違いというのは,先頭から1行ずつ見比べて,ある行が,一部またはすべて違うという可能性もありますし,特定の行(単一または複数)が,一方にはあるけれどもう一方にはないというケースも考えられます.
その両方を考慮し,なるべく最小個所の違いを計算し,出力してくれます.Subversionの「どこに手を加えたのを原因か見定め」る際にも利用します.
ERD
発音すれば「いーあーるでぃー」ですが,これはEntity-Relationship Diagram,実体関連ダイアグラム(実体関連図)のことです.
データベースを設計し,研究グループ内でアドバイスを得る際には欠かせないツールです.
研究室内では専用の描画ツールを導入しておらず,PowerPointで描いています.
UML
「ゆーえむえる」です.Unified Modeling Languageの略です.オブジェクト指向設計開発と親和性の高い,モデルの表記法です.
KVS
「けーぶいえす」と言う人もいれば,「きーばりゅーすとあ」と言う人もいます.Key-Value Storeの略です.
KVSは,一つのキーに一つの値を結び付けるデータ構造です.キーと値は任意のバイト列です.多数の「キーと値の組」を効率良く格納・管理することに特化したデータ構造と言えます.そして,そういう性能を遺憾なく発揮するような対象に適用すべきでしょう.

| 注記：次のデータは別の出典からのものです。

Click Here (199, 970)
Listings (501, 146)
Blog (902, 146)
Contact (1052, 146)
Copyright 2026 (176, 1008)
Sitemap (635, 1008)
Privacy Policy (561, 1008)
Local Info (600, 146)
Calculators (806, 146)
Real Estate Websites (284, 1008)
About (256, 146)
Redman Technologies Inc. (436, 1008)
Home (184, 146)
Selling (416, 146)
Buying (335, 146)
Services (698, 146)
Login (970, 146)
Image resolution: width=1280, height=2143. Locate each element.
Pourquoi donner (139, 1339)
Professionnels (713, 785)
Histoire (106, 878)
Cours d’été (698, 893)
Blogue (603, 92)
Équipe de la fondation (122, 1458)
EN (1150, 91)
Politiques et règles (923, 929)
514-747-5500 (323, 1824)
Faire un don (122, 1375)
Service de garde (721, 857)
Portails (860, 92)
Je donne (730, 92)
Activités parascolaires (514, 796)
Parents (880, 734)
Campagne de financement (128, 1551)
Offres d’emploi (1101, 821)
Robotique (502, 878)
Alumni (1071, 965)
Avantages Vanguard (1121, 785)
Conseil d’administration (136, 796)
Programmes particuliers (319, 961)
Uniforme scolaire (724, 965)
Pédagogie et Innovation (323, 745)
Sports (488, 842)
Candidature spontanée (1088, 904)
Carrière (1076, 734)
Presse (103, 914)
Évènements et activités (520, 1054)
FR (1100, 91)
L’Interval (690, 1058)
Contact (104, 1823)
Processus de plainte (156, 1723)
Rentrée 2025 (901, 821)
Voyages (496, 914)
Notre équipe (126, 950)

KVSという名称ではありませんでしたが,dbmは同じ目的で,古くからUnixで利用可能でした.KVSが脚光を浴びたのは,クラウド・コンピューティングによってです.
KVSは関係データベースと相性が良くありませんが,大規模なデータ管理という方向性では一致しています.ということで,研究室内で深く学んでいきたいと考えています.